İslâmî ilimlerin dalları

06/09/2022 Salı Köşe yazarı R.A

Dîni doğru bir şekilde yaşayabilmek için ilim lâzımdır. "İslâmî ilimler", önce "aklî" ve "naklî" ilimler olmak üzere ikiye ayrılmaktadır...

 Şu uçsuz-bucaksız olarak gördüğümüz koca kâinâtı yaratan Allahü teâlâ, sâdece bizim üzerinde yaşadığımız gezegenimizin ya’nî dünyânın insanlarla meskûn olmasını irâde buyurmuş, nice hikmetlere mebnî Hazret-i Âdem babamızla Hazret-i Havvâ annemizi, Cennet’ten bu dünyâya göndermiştir.

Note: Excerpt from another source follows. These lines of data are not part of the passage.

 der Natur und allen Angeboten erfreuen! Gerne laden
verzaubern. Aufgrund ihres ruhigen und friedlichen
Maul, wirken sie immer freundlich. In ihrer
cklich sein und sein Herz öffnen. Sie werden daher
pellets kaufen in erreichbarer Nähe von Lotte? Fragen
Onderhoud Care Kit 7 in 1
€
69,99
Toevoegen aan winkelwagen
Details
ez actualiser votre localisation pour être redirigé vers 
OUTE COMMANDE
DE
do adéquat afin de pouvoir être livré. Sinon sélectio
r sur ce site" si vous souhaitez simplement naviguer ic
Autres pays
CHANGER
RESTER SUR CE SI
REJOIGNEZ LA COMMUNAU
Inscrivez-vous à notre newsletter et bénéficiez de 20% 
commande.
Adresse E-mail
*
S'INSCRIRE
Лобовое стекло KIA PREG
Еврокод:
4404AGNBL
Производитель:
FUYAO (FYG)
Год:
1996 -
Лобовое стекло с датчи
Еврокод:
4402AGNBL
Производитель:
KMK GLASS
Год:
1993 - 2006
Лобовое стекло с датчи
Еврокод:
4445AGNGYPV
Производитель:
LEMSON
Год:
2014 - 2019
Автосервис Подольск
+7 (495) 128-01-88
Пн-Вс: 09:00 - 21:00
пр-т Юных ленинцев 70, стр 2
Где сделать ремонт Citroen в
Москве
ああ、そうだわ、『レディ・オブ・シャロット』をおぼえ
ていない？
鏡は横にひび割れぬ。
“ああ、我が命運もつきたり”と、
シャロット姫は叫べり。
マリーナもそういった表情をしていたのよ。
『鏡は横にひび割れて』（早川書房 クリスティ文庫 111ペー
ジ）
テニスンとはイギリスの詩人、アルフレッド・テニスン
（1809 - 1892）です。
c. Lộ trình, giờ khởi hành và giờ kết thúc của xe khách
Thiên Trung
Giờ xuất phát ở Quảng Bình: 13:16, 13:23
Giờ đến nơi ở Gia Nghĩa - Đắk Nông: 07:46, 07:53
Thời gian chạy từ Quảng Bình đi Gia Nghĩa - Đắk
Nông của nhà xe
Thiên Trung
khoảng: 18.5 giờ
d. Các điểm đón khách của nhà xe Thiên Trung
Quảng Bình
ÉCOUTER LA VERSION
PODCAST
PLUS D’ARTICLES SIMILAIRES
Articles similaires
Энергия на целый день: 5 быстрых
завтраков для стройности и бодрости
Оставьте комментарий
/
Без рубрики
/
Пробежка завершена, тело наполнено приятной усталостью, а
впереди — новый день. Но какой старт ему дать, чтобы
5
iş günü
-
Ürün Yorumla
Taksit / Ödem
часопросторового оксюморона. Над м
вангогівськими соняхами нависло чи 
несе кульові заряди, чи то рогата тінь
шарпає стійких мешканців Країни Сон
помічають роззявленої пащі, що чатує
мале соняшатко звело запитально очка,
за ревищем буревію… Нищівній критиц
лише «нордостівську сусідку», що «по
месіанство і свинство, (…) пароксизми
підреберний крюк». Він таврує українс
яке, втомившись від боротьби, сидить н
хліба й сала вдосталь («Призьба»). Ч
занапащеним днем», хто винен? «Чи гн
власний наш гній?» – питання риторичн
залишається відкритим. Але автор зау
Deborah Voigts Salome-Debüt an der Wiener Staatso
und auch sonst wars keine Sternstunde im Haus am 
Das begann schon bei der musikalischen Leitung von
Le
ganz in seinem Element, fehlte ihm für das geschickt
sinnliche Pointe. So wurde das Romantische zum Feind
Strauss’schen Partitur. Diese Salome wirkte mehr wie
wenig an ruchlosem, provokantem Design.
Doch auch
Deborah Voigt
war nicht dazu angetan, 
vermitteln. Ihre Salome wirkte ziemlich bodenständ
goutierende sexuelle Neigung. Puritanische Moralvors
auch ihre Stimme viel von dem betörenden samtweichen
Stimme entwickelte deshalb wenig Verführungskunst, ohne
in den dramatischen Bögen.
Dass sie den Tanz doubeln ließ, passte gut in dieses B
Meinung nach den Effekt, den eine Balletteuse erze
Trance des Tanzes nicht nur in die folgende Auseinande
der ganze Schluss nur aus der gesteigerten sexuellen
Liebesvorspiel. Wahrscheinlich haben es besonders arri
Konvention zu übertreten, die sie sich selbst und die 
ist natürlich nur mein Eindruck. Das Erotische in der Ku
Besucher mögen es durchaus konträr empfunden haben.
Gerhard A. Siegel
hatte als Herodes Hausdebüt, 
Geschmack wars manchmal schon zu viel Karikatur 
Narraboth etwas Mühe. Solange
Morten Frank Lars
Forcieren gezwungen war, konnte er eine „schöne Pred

İnsanlara merhamet buyuran Allahü teâlâ, dünyâya gönderdiği ilk insanı [ya’nî Hazret-i Âdem’i], aynı zamanda ilk Peygamber kılmış, ondan sonra, kullarına râzı olduğu ve beğendiği yolu göstermek için, çeşitli mekânlardaki, çeşitli kavimlere, zaman zaman “Peygamber”ler göndermiştir.

Cenâb-ı Hakk'a sonsuz hamd ü senâlar olsun ki, daha ilk insandan itibâren beşeriyet Peygambersiz, mürşidsiz, muallimsiz, rehbersiz, kılavuzsuz bırakılmamıştır. [Her kavmin rehberi bulunduğuna dâir âyet-i kerîmeler vardır.]

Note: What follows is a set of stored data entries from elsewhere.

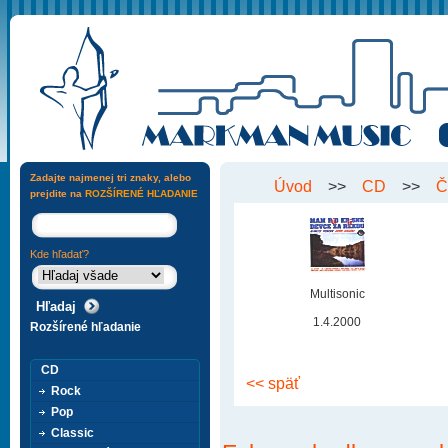
Zadajte najmenej tri znaky, alebo
Úvod
>>
CD
>>
Č
prejdite na
ROZŠÍRENÉ HĽADANIE
Kde hľadať?
Multisonic
1.4.2000
Rozšírené hľadanie
CD
<< späť
Rock
Pop
Classic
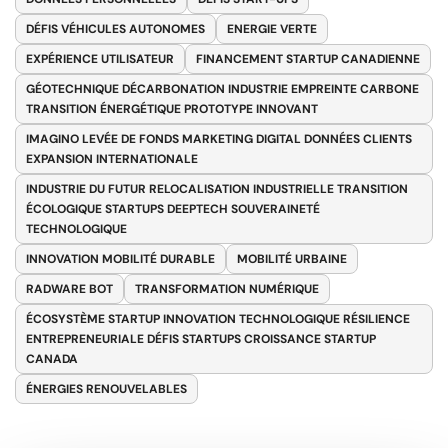
DÉFIS VÉHICULES AUTONOMES
ENERGIE VERTE
EXPÉRIENCE UTILISATEUR
FINANCEMENT STARTUP CANADIENNE
GÉOTECHNIQUE DÉCARBONATION INDUSTRIE EMPREINTE CARBONE
TRANSITION ÉNERGÉTIQUE PROTOTYPE INNOVANT
IMAGINO LEVÉE DE FONDS MARKETING DIGITAL DONNÉES CLIENTS
EXPANSION INTERNATIONALE
INDUSTRIE DU FUTUR RELOCALISATION INDUSTRIELLE TRANSITION
ÉCOLOGIQUE STARTUPS DEEPTECH SOUVERAINETÉ
TECHNOLOGIQUE
INNOVATION MOBILITÉ DURABLE
MOBILITÉ URBAINE
RADWARE BOT
TRANSFORMATION NUMÉRIQUE
ÉCOSYSTÈME STARTUP INNOVATION TECHNOLOGIQUE RÉSILIENCE
ENTREPRENEURIALE DÉFIS STARTUPS CROISSANCE STARTUP
CANADA
ÉNERGIES RENOUVELABLES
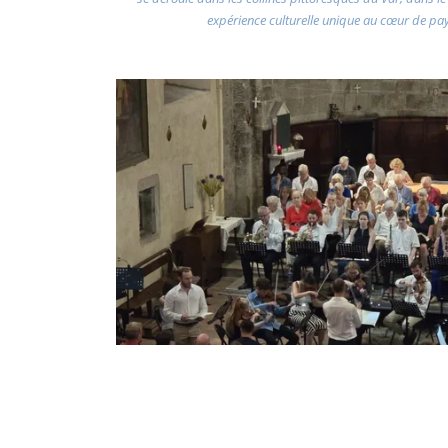
expérience culturelle unique au cœur de pa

Bütün insanlığa rehber olarak gönderilmiş olan Peygamberlerin, en son Peygamber olan Resûlullah Efendimizin ve onların yolunda olan vârislerinin târihlerini incelediğimizde, hepsinin gâyelerinin, yüksek ahlâklı iyi ferdler, âileler ve cemiyetler, ya’nî iyi insanlar meydâna getirmek olduğunu görüyoruz.

Zâten bizim dînimiz, târihimiz, kültür ve medeniyetimizde de, eğitimden maksat "iyi insan", orijinal ismiyle söylemek gerekirse "insân-ı kâmil" meydâna getirmektir.

Aslında Hazret-i Âdem'den itibâren gelmiş-geçmiş bulunan 6 “Ülü'l-azim” Peygamber, 313 “Resûl”, 124 bin civârındaki “Nebî”nin eğitimdeki hedefleri aynıdır. 100'ü suhuf 4'ü büyük kitap olmak üzere, bu Peygamberlerden bazılarına gönderilen 104 kitaptaki hedef de, altını çizerek ifâde edelim ki, insanların dünyâda huzûr ve sükûn içerisinde yaşamaları, âhirette de ebedî saâdete (mutluluğa) kavuşmalarıdır.

Dîni doğru bir şekilde yaşayabilmek için ilim lâzımdır. Bilindiği gibi, "İslâmî ilimler", önce "aklî" ve "naklî" ilimler olmak üzere ikiye ayrılmaktadır. Bunlardan "aklî ilimler"in öğrenilmesi "farz-ı kifâye"dir. Çünkü bunlar naklî ilimlerin anlaşılmasında yardımcıdırlar. Naklî ilimler de "âlet ilimleri" ve "yüksek dîn ilimleri" olmak üzere ikiye ayrılırlar.

12 adet olan âlet ilimleri ile 8 kısım olan yüksek dîn ilimlerinden 5'inin öğrenilmesi yine farz-ı kifâye, ama 3 yüksek dîn ilminin öğrenilmesi ise farz-ı ayın olmaktadır. Öğrenilmesi farz-ı ayın olan ilimler: "Akâid", "Fıkıh" ve "Tasavvuf ya'nî Ahlâk" bilgileridir.

Âkıl, bâliğ, erkek ve kadın her Müslümânın, "zarûrât-ı dîniyye" denilen "zarûrî=temel dînî bilgileri" öğrenmeleri farz-ı ayındır; ya'nî tek tek herkese farzdır.

Dînî ilimlerden fıkıh ilmi; akâid ve tasavvuf (ahlâk) ilimlerinin yanında, öğrenilmesi farz-ı ayın olan, ya'nî erkek-kadın her Müslümânın bizzât öğrenmesi lâzım gelen 3 ilimden biridir.

Diğer dînî ilimlerden 5 tanesi (Tefsîr, Usûl-i Tefsîr, Hadîs, Usûl-i Hadîs, Usûl-i Fıkıh), âlet ilimlerinden 12 tanesi ve bu dînî ilimlerin öğrenilmesine yardımcı olan aklî ilimlerin öğrenilmesi ise farz-ı kifâyedir.